The termination condition for this instantaneous (Fibonacci) code is elegant: a token ends as soon as two consecutive 1-bits are seen.
The length-bin populations are (0, 1, 1, 2, 3, 5, 8, 13, 21, ...). If all possible such output bit-strings occur in the code -- and they do -- then we know from the Kraft Equality that 2^-2 + 2^-3 + 2*2^-4 + 3*2^-5 + 5*2^-6 + 8*2^-7 + 13*2^-8 + 21*2^-9 + 34*2^-10 + ... = 1. We know this whether we can prove this elsehow or not!
Similarly, an instantaneous code can be defined by a token-ending condition of three consecutive 1-bits.

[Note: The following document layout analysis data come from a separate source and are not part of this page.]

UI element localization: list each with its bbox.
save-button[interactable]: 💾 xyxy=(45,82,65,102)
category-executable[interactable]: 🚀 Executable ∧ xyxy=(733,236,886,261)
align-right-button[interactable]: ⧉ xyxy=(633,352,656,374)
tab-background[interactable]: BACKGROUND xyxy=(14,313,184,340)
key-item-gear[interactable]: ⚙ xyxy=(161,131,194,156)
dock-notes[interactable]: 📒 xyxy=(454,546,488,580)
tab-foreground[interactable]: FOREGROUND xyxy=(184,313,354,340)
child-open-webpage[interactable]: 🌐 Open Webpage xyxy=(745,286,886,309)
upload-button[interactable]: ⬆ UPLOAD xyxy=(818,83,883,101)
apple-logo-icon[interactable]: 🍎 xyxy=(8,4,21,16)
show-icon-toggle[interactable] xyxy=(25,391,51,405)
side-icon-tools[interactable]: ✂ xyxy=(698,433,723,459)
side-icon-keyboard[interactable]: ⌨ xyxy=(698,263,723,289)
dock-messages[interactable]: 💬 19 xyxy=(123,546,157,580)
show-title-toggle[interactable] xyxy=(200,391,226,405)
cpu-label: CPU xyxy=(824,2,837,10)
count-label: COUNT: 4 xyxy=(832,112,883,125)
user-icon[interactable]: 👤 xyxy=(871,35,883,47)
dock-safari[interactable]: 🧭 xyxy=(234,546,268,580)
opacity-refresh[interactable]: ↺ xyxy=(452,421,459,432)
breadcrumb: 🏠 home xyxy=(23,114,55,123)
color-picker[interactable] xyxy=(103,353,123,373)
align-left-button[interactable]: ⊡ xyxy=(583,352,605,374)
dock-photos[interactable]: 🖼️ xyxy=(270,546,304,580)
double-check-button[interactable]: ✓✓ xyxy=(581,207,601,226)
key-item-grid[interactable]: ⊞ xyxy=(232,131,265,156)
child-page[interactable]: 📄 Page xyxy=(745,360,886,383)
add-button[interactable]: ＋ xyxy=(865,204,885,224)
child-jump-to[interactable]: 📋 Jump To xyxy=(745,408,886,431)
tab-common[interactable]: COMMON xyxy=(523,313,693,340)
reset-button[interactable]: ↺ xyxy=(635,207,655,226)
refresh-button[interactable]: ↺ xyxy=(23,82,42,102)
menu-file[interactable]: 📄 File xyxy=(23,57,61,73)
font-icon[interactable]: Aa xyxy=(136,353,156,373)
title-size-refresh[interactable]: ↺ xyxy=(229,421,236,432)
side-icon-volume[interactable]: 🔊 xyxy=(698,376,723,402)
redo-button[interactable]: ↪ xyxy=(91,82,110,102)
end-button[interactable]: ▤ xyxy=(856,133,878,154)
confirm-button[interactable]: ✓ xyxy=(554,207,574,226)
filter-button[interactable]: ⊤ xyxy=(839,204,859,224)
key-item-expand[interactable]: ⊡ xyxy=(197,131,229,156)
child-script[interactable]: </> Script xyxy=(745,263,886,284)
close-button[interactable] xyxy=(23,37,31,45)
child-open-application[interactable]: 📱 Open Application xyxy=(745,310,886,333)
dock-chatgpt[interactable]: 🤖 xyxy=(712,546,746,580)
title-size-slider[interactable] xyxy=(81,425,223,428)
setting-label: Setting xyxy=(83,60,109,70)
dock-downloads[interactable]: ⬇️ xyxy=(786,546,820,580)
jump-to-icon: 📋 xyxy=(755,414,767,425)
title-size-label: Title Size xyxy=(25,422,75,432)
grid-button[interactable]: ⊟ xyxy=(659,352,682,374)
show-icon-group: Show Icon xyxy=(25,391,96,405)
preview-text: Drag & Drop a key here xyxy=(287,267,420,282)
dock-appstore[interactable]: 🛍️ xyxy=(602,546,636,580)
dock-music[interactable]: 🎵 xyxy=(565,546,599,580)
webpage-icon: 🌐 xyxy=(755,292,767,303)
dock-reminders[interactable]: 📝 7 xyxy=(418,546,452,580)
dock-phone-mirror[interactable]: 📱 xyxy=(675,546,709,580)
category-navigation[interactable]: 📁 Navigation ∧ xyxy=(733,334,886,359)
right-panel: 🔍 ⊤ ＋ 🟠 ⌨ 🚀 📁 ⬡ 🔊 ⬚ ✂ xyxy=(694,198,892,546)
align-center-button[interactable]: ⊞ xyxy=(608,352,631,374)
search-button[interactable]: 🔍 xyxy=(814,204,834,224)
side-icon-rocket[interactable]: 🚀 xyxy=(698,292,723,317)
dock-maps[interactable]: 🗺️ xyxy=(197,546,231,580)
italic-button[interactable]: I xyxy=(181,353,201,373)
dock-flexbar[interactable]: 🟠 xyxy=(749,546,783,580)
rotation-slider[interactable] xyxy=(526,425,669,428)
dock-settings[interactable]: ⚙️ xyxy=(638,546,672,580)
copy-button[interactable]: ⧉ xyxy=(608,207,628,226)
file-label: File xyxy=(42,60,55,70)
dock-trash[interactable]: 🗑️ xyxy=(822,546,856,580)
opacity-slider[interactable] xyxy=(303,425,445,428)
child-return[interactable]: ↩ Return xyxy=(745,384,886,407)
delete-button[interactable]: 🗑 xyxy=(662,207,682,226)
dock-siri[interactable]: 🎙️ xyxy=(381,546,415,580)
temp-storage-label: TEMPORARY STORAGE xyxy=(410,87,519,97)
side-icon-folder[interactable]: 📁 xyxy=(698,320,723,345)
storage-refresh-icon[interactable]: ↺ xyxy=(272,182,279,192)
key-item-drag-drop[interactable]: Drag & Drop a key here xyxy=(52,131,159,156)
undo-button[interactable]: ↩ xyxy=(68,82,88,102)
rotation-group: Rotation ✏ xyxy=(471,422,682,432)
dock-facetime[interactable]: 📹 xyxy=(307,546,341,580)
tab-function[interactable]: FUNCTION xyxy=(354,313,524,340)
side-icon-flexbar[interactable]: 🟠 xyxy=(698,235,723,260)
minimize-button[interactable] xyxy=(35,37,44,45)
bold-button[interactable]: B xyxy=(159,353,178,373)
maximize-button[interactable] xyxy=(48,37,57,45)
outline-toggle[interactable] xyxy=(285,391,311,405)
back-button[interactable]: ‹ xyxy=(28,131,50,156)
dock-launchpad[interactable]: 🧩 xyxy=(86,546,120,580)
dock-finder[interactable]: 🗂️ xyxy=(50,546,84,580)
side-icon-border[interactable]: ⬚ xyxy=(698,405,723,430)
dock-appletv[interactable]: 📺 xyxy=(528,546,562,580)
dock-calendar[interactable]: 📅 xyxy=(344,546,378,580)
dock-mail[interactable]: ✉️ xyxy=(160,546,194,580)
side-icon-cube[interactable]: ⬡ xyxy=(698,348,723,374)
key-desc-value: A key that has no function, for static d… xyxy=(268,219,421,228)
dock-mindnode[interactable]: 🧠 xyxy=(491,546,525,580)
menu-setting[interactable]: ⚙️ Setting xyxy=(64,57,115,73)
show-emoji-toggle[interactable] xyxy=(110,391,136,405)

The length-bin populations are now (0, 0, 1, 1, 2, 4, 7, 13, 24, 44, 81, ...) These numbers are the Fibonacci-like numbers, where the three (instead of two) recent numbers are summed. This is near-optimal for a Power Law with q ≈ 1.23.
We NEED not stop there! There can be compound termination conditions, etc. But I WILL stop.